When—not just what—mice eat affects how much weight they put on
Oct 14th 2010

THE blame for rising obesity rates has been pinned on many things,
including a more calorific diet, the spread of processed food, a lack
of exercise and modern man’s generally more stressful lot. Something
else may soon be included in the list: brighter nights.


Light regulates the body’s biological clock—priming an individual’s
metabolism for predictable events such as meals and slumber. Previous
research has shown that, in mice at least, the genes responsible for
this can be manipulated so as to make the animals plumper and more
susceptible to problems associated with obesity, including diabetes
and heart disease. It was not known, though, whether simply altering
ambient light intensity might have similar effects.


A team of researchers led by Laura Fonken of Ohio State University has
cleared the matter up. As they report in the Proceedings of the
National Academy of Sciences, they examined how nocturnal light
affects weight, body fat and glucose intolerance (the underlying cause
of late-onset diabetes) in male mice. They found that persistent
exposure to even a little night-time light leads to increases in all
three.


To reach this conclusion Dr Fonken split her murine subjects into
three groups. Some were kept in cages lit constantly, so as to
resemble a never-ending overcast day. A second group lived in
conditions akin to their natural habitat, with 16 hours of overcast
day-like light, followed by eight hours of darkness. The remaining
rodents were also exposed to a cycle, but the dark was replaced with a
dim glow equivalent to the twilight at the first flickers of dawn.

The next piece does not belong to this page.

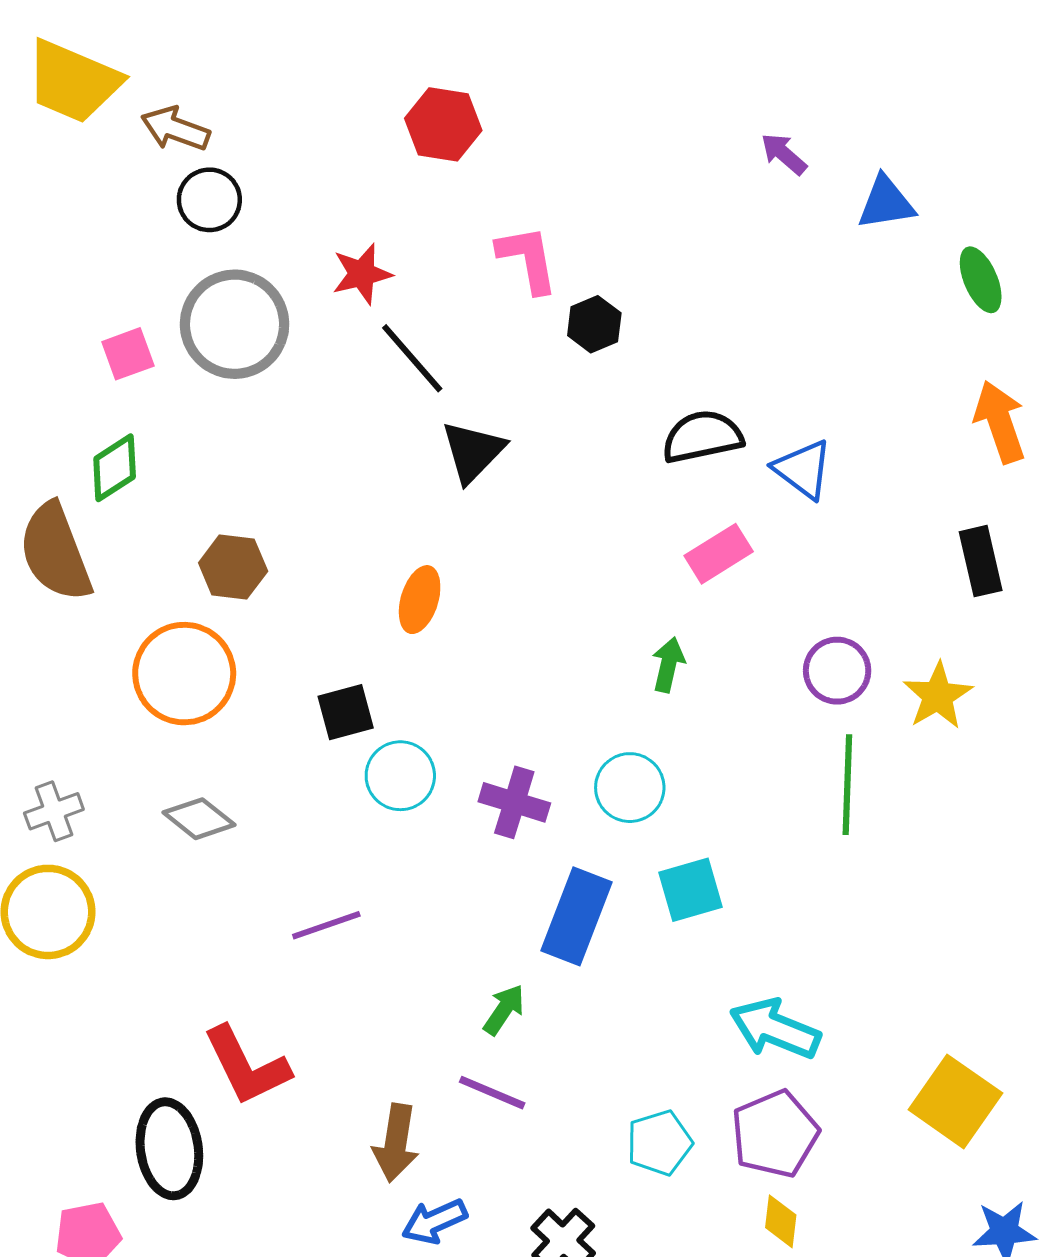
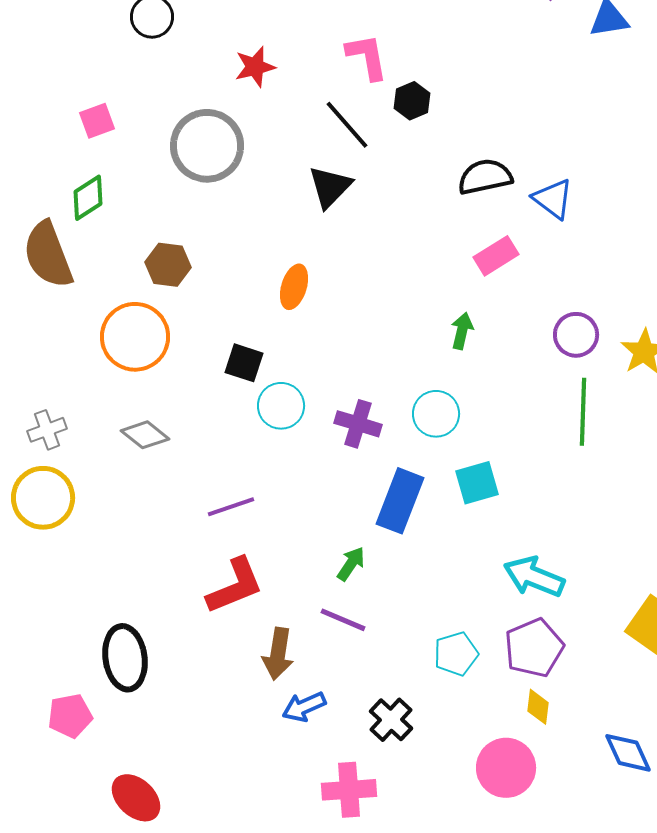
gray circle: (235, 324) -> (207, 146), moved
black line: (412, 358) -> (347, 125), moved
black square: (346, 712) -> (244, 363), turned 33
red L-shape: (246, 1066) -> (235, 586), moved, turned -86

Over the eight-week period of the experiment the mice in the first and
third groups gained almost 50% more weight than those exposed to the
natural light-dark cycle. They also put on more fat and exhibited
reduced tolerance of glucose, despite eating comparable amounts of
food and moving around just as much.


The only thing that seemed to differ was when the mice ate. In the
wild, mice are nocturnal. Unsurprisingly, then, those in the quasi-
natural conditions consumed only about a third of their food in the
“day” phase. For a mouse exposed to the twilight cycle, however, the
figure was over 55%.


In a follow-up experiment, Dr Fonken looked at whether the timing of
food consumption alone could explain the observed differences. It
turned out that those forced to eat during the “day”—ie, out of whack
with their biological clock—did indeed gain about 10% more weight than
those fed at “night” (be it dark or just dim) or those with
uninterrupted access to grub.


How this might relate to people will require further investigation.
Mice and humans are physiologically alike, so a similar effect might
be expected for people, but the fact that mice are nocturnal and
humans diurnal is a serious complicating factor. It is true, though,
that the spread of electric lighting means many people eat their main
meal when natural daylight is long gone—the obverse of a mouse eating
during daylight hours. And that tendency to eat late, though it has
never been tested properly, is believed by many nutritionists to be a
factor in putting on weight.


When the full explanation for the modern epidemic of obesity has
emerged, it is unlikely that the spread of artificial lighting will be
the whole of it. But this work suggests it might be a part. When you
eat could be as important as what you eat.